What is your job and how long have you been with the UI?
I'm interim director for the Division of Rehabilitation-Education Services
and head coach of the men's and women's wheelchair basketball teams. Since
1990, I also have served as a guest lecturer and worked with a considerable
number of students on independent studies and research projects. I came
to the UI in 1977 as a student, earning my Ph.D in 1984. I have been on
the faculty/staff since 1981.
What does the division do at the UI?
The Division of Rehabilitation-Education Services (DRES) handles disability
documentation verifying the disabilities of UI students, and identifies
the impediments associated with their disabilities. We then work with the
students and their professors to coordinate academic accommodations, such
as priority registration, note takers, extended time, modified testing,
sign-language interpreters, and the conversion of print material to other
formats. The purpose of this process is to reduce how much a disability
inhibits the student's participation in, or access to UI facilities, programs
and services without substantially altering those programs and services.

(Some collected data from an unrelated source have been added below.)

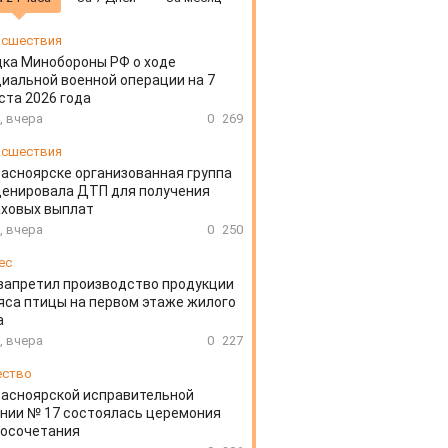
сшествия
ка Минобороны РФ о ходе
иальной военной операции на 7
ста 2026 года
, вчера
0
269
сшествия
расноярске организованная группа
ценировала ДТП для получения
аховых выплат
, вчера
0
250
ес
запретил производство продукции
яса птицы на первом этаже жилого
а
, вчера
0
227
ество
расноярской исправительной
нии № 17 состоялась церемония
косочетания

DRES also manages Beckwith Hall, a residence hall for students with disabilities
who require personal attendants to assist them with activities of daily
living. We offer physical therapy and functional training for students with
severe, permanent physical disabilities. We have specialized services for
students with learning disabilities and students with sensory impairments.
We maintain an assistive technology laboratory that has a range of assistive
technologies, including hardware and software to accommodate alternative
computer input and output. DRES provides an internationally renowned recreation
and athletics program, and an adapted driver's training program. DRES also
operates a shop for the repair and maintenance wheelchairs and other durable
medical equipment.
You have coached the UI wheelchair basketball teams, but weren't you
also involved with the U.S. wheelchair basketball team at the Paralympics?

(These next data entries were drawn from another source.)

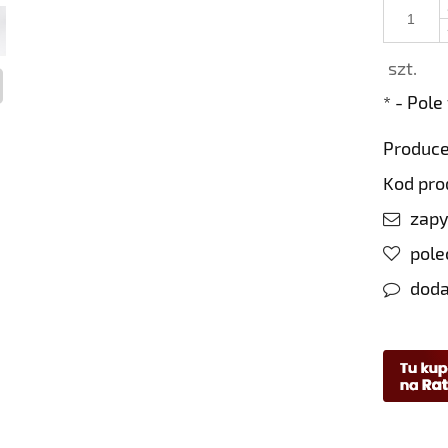
szt.
*
- Pol
Produce
Kod pro
zapy
pol
doda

I've coached international wheelchair basketball teams since 1982. In 1988,
I was the head coach of the first U.S. women's wheelchair basketball team
to win a Paralympic championship. In 1993, I assumed the head-coaching position
for the U.S. men's basketball team, and subsequently coached teams that
competed in the 1993 World Wheelchair Championships and the 1994 Tournament
of the Americas Qualifying Tournament. In July 1994, I coached the men's
Gold Cup Team, which won the World Championship of Wheelchair Basketball.
Finally, in 1996 I assumed the role of head coach for the U.S. men's Paralympic
wheelchair basketball team. We finished an unexpected third; a testimony
to the fact that you're never guaranteed you'll play as well as you could
and should. It was, nonetheless, an amazing experience in Atlanta. I think
the Paralympics had a great impact on Georgia in general and Atlanta in
particular. While walking the streets or riding the subway I would often
ask people what they thought [of the Paralympics and the athletes] and it
was eerie how many times the same four words came out -- "I had no
idea." That's a very powerful accomplishment by those athletes, a number
of whom were current and former UI student athletes with disabilities.
With your kind of experience and expertise, what keeps you coming back
to work with athletes at the UI?
The sense of accomplishment and reward that I experience in working with
UI students far exceeds the satisfaction derived from Paralympic coaching.
At the university, I'm not just polishing the skills of elite performers,
I am helping to instill the fundamental knowledge, aptitude and skills necessary
to promote the lifelong pursuit of physical activity among a population
that is overwhelmingly likely to be inactive, unfit and quite unhealthy.
At UI, my role as coach goes beyond the pursuit of championships, by giving
me the opportunity to significantly and positively alter the long-term health,
wellness and quality of life of persons with severe disabilities.